→ EXERCISE OBJECTIVE: Among the entries, how many lines hold the word "card"? Respond with that number only.

→ DATA SHOWN:
□ □ □
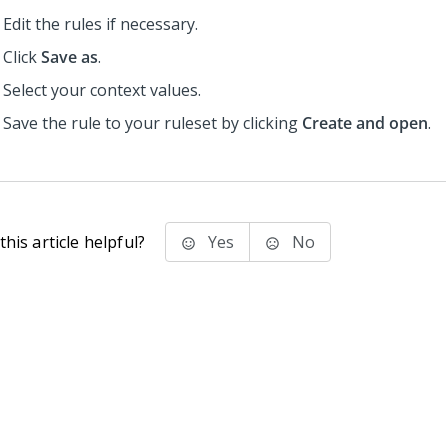
Edit the rules if necessary.
Click
Save as
.
Select your context values.
Save the rule to your ruleset by clicking
Create and open
.
his article helpful?
Yes
No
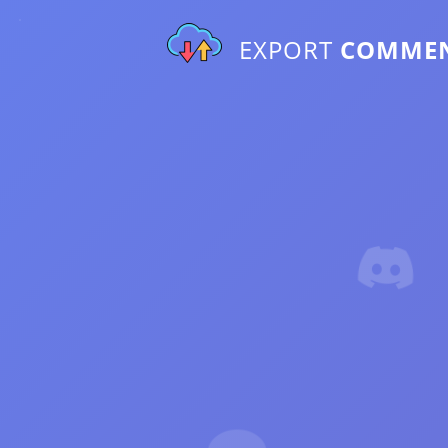
EXPORT
COMME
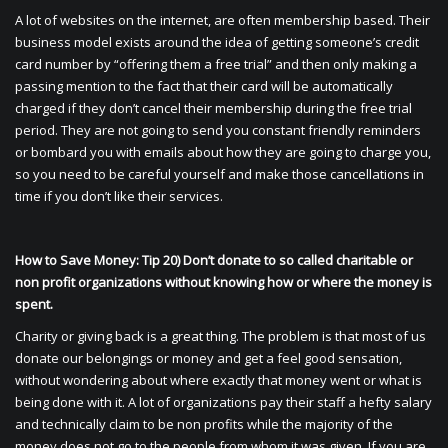
A lot of websites on the internet, are often membership based. Their
business model exists around the idea of getting someone’s credit
card number by “offering them a free trial” and then only making a
passing mention to the fact that their card will be automatically
charged if they don’t cancel their membership during the free trial
period. They are not going to send you constant friendly reminders
or bombard you with emails about how they are going to charge you,
so you need to be careful yourself and make those cancellations in
time if you don’t like their services.
How to Save Money: Tip 20) Don’t donate to so called charitable or
non profit organizations without knowing how or where the money is
spent.
Charity or giving back is a great thing. The problem is that most of us
donate our belongings or money and get a feel good sensation,
without wondering about where exactly that money went or what is
being done with it. A lot of organizations pay their staff a hefty salary
and technically claim to be non profits while the majority of the
money does not go to the people from whom it was given. If you are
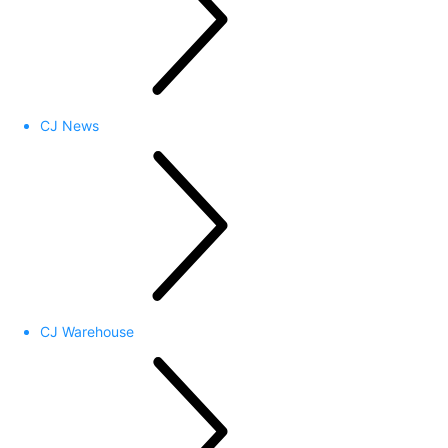
CJ News
CJ Warehouse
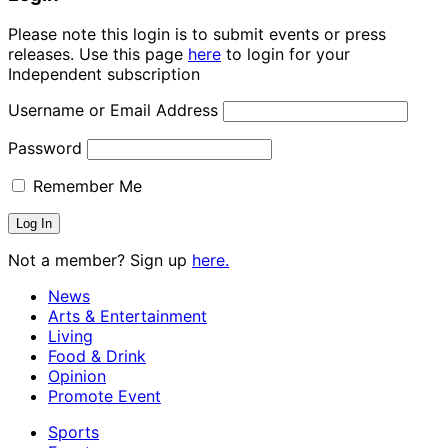
Please note this login is to submit events or press
releases. Use this page
here
to login for your
Independent subscription
Username or Email Address
Password
Remember Me
Not a member? Sign up
here.
News
Arts & Entertainment
Living
Food & Drink
Opinion
Promote Event
Sports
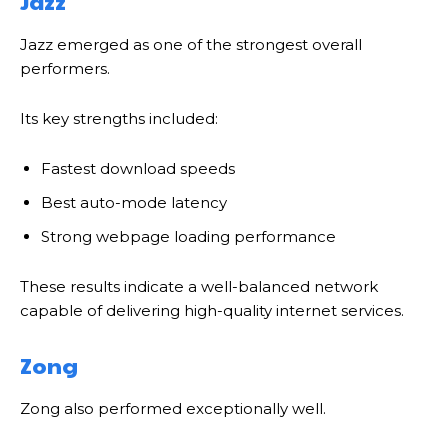
Jazz
Jazz emerged as one of the strongest overall
performers.
Its key strengths included:
Fastest download speeds
Best auto-mode latency
Strong webpage loading performance
These results indicate a well-balanced network
capable of delivering high-quality internet services.
Zong
Zong also performed exceptionally well.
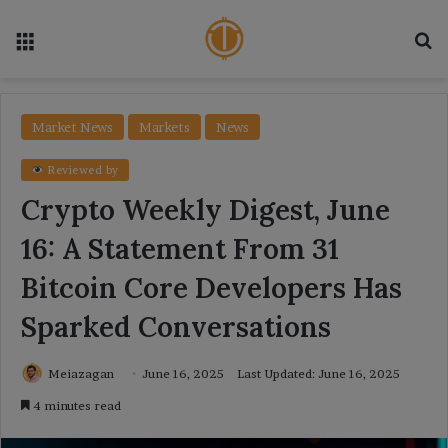
Menu
Se
Market News
Markets
News
Reviewed by
Crypto Weekly Digest, June
16: A Statement From 31
Bitcoin Core Developers Has
Sparked Conversations
Meiazagan
June 16, 2025
Last Updated: June 16, 2025
4 minutes read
□ □ □
→ ANSWER TO THIS TASK: 2